Les cristaux d’urate monosodique (UMS) et de pyrophosphate de calcium (PPC) sont responsables de poussées inflammatoires récurrentes dépendantes de l’interleukine (IL)-1β produite par les macrophages. La coexistence des cristaux d’UMS et de PPC est fréquente dans les liquides articulaires et dans les tophus. Les dépôts de cristaux d’UMS et de PPC sont organisés en lobules entourés de cellules géantes multinucléées (CGM) qui proviennent de la fusion des macrophages. Les cristaux activent les macrophages soit par interactions directes avec la membrane cellulaire soit après leur phagocytose. Nos objectifs sont de décrire la phagocytose des cristaux et leurs devenirs intracellulaires dans les macrophages et les CGM.

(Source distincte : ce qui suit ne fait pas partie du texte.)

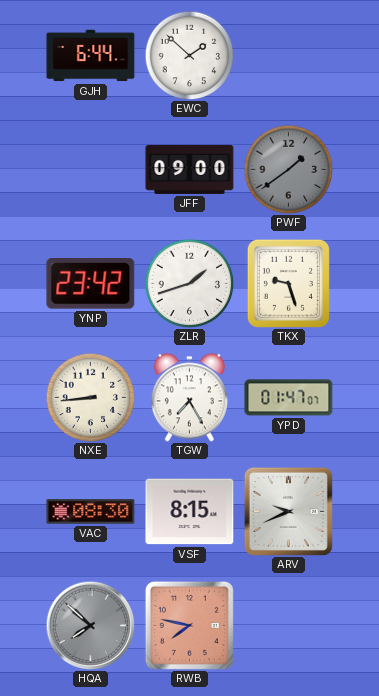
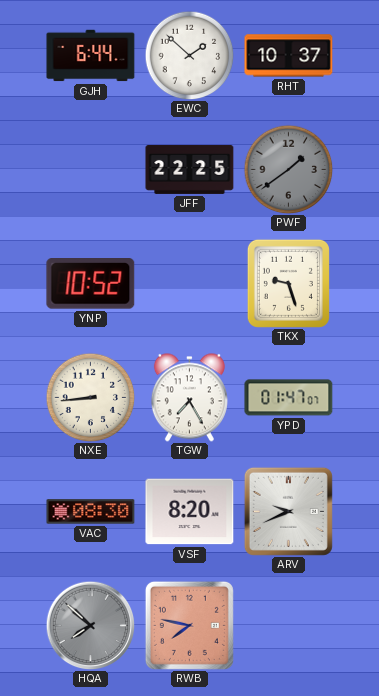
RHT: none -> 10:37
JFF: 09:00 -> 22:25
YNP: 23:42 -> 10:52
ZLR: 1:42 -> none
VSF: 8:15 -> 8:20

Des cristaux synthétiques d’UMS et de PPC ont été utilisés pour stimuler différents types de macrophages (lignées murine RAW264.7 et humaine THP-1, macrophages isolés de la moelle osseuse (BMDM) et cellules mononucléées du sang périphérique (PBMC)). La phagocytose des cristaux a été évaluée in vitro en utilisant des cristaux greffés de nanoparticules organiques fluorescentes (FON). Le devenir intracellulaire a été évalué par enregistrement continu de 18 à l’aide d’un microscope apotome. Le rôle des lysosomes et de la pompe V-ATPase a été évalué en utilisant une sonde à pH (Lysosensor Dnd dextran) et un inhibiteur pharmacologique (bafilomycine A1).

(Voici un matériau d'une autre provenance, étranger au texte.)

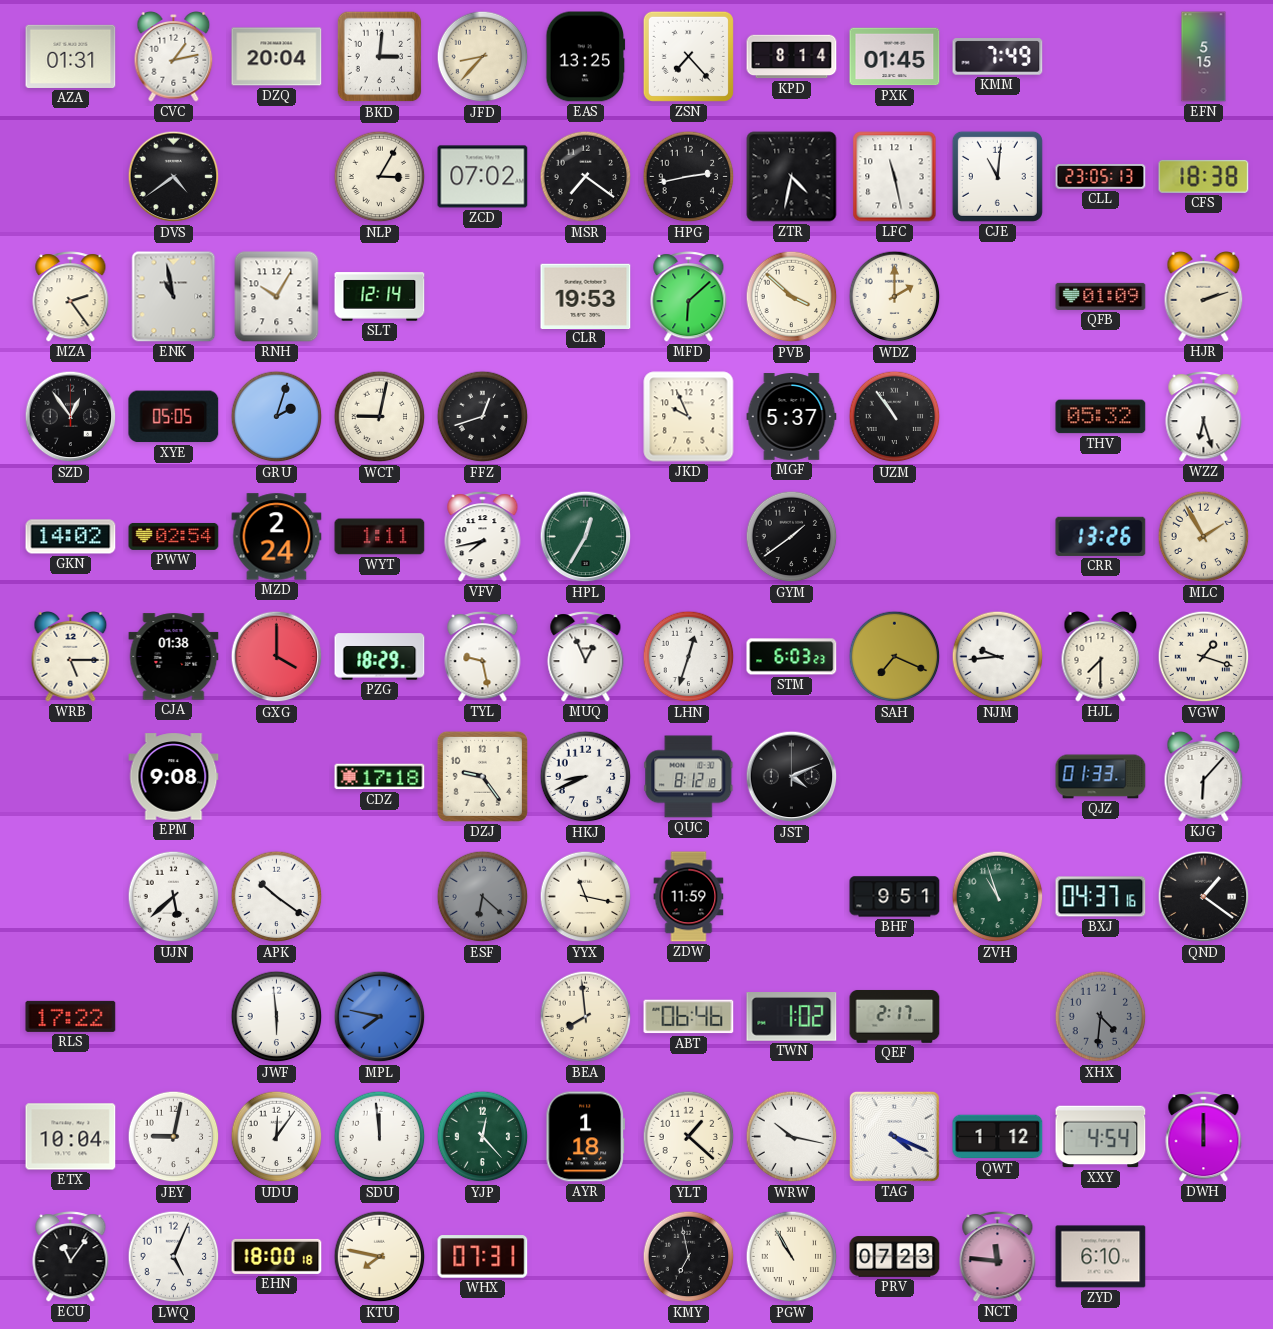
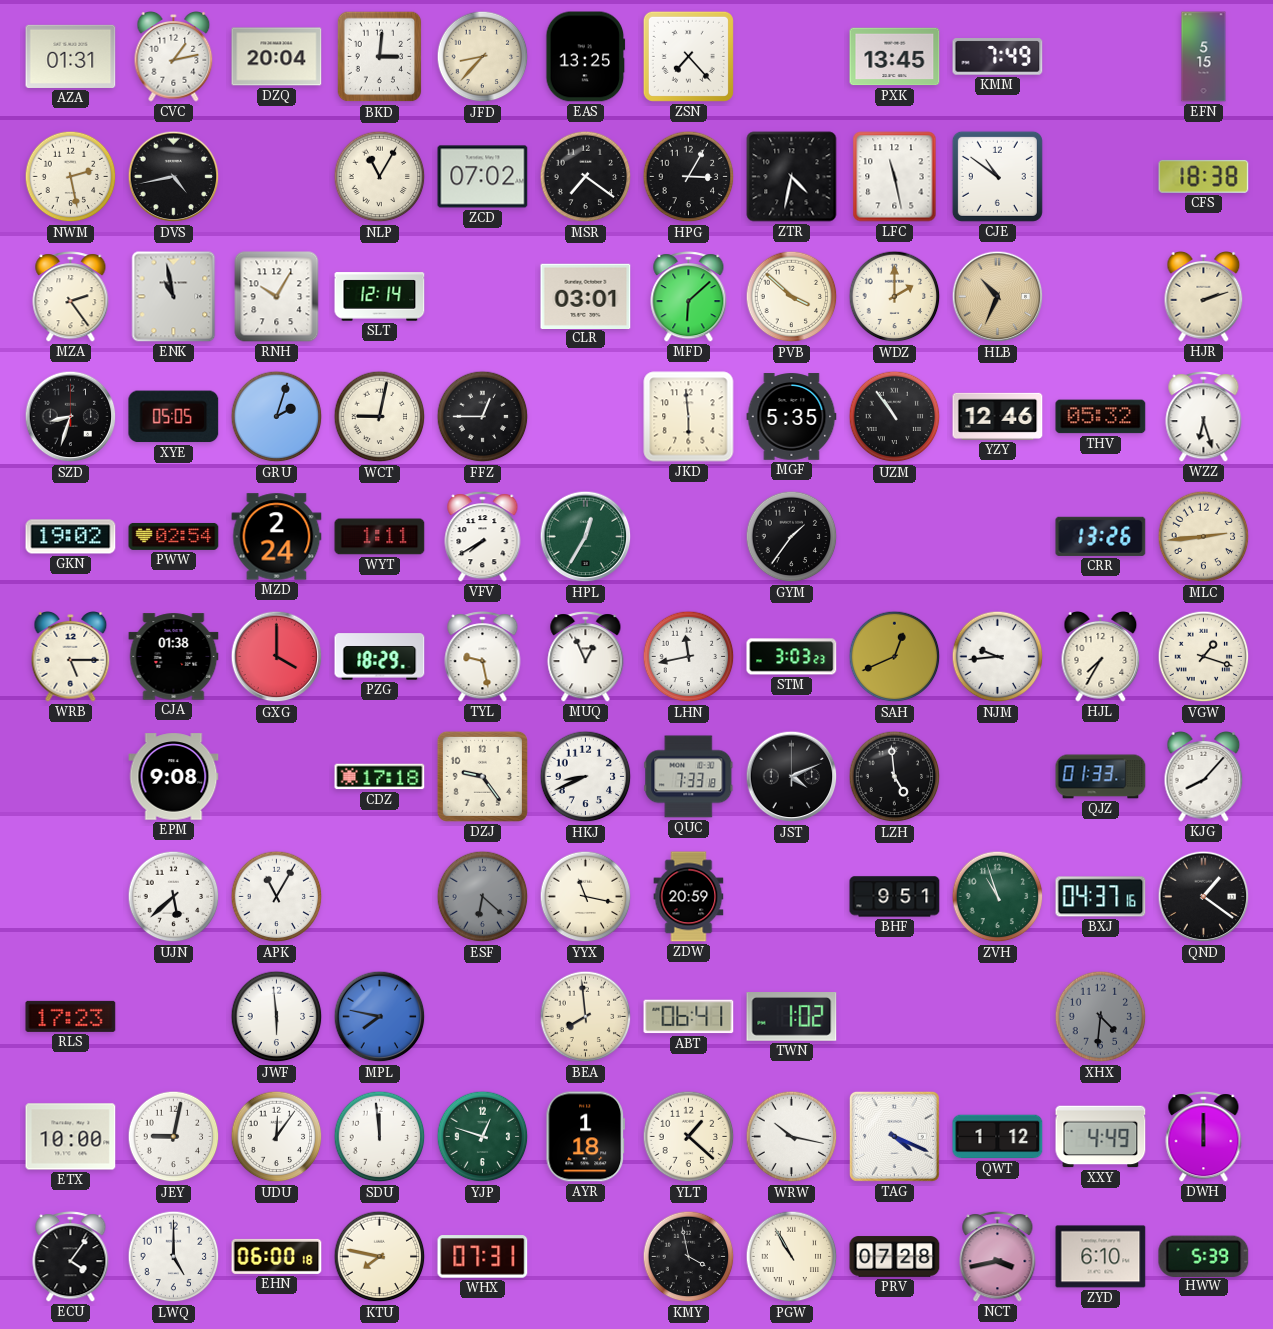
KPD: 8:14 -> none
PXK: 01:45 -> 13:45
NWM: none -> 2:28
DVS: 4:39 -> 4:43
NLP: 3:05 -> 11:05
HPG: 2:43 -> 3:05
CJE: 11:01 -> 10:51
CLL: 23:05 -> none
CLR: 19:53 -> 03:01
HLB: none -> 10:34
QFB: 01:09 -> none
SZD: 12:54 -> 8:33
FFZ: 12:42 -> 12:45
JKD: 9:56 -> 5:59
MGF: 5:37 -> 5:35
YZY: none -> 12:46
GKN: 14:02 -> 19:02
VFV: 7:43 -> 7:40
GYM: 1:39 -> 1:36
MLC: 1:55 -> 2:44
LHN: 12:33 -> 11:43
STM: 6:03 -> 3:03
SAH: 7:19 -> 12:41
HJL: 7:30 -> 7:35
QUC: 8:12 -> 7:33
LZH: none -> 4:59
KJG: 6:07 -> 8:07
APK: 10:21 -> 11:05
ZDW: 11:59 -> 20:59
RLS: 17:22 -> 17:23
ABT: 06:46 -> 06:41
QEF: 2:17 -> none
ETX: 10:04 -> 10:00
YJP: 12:23 -> 12:48
XXY: 4:54 -> 4:49
ECU: 11:06 -> 4:06
LWQ: 5:04 -> 5:00
EHN: 18:00 -> 06:00
KMY: 6:58 -> 3:58
PRV: 07:23 -> 07:28
NCT: 11:46 -> 3:43
HWW: none -> 5:39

Les macrophages (lignées et cellules primaires murines et humaines) et les CGM ont phagocyté rapidement les cristaux d’UMS et de PPC. Tous les cristaux ont été phagocytés par les macrophages après une heure de stimulation. En histologie, les cristaux d’UMS ont été identifiés dans les CGM des tophus prélevés des patients. In vitro, les cristaux d’UMS et de PPC ont induit la formation des CGM à partir des RAW264.7. Ces CGM ont phagocyté une plus grande quantité de cristaux que les macrophages d’origine. Après leur phagocytose, les cristaux pouvaient être expulsés vers le milieu extérieur ou vers une autre cellule, ou être dissouts. La dissolution n’a été observée que pour les cristaux d’UMS et seulement après 48heures de stimulation (Figure 1A). Après 5jours de stimulation, tous les cristaux d’UMS ont été dissouts. Aucune dissolution des cristaux de CPP n’a été observée, y compris après 7jours de stimulation. À 48h de stimulation, la capacité de dissolution des cristaux d’UMS variait en fonction des cellules : les RAW264.7 ont dissout 17,5 % des cristaux d’UMS présents dans le champ d’enregistrement, les BMDM et THP-1 ont respectivement dissout 24,3 % et 56,0 % des cristaux (Figure 1B). Les CGM on dissout une grande partie des cristaux qu’elles ont phagocytés. La dissolution des cristaux d’UMS était accompagnée d’une mort de la cellule dans une grande majorité des cellules RAW264.7 et des PBMC. En revanche, elle n’était pas associée à une mort des THP-1. Enfin, nous avons observé que la phagocytose et la dissolution des cristaux d’UMS étaient associées à une augmentation du nombre de lysosomes et de son acidification. L’inhibition de l’acidification des lysosomes par la bafilomycine A1 a empêché complètement la dissolution des cristaux d’UMS (Figure 1C)

Après leur phagocytose, les cristaux d’UMS peuvent être expulsés ou dissouts. La dissolution des cristaux est tardive et semble dépendre de l’acidification des lysosomes. L’identification des facteurs impliqués dans ces phénomènes permettra de proposer des nouvelles approches thérapeutiques visant à accélérer la dissolution des cristaux.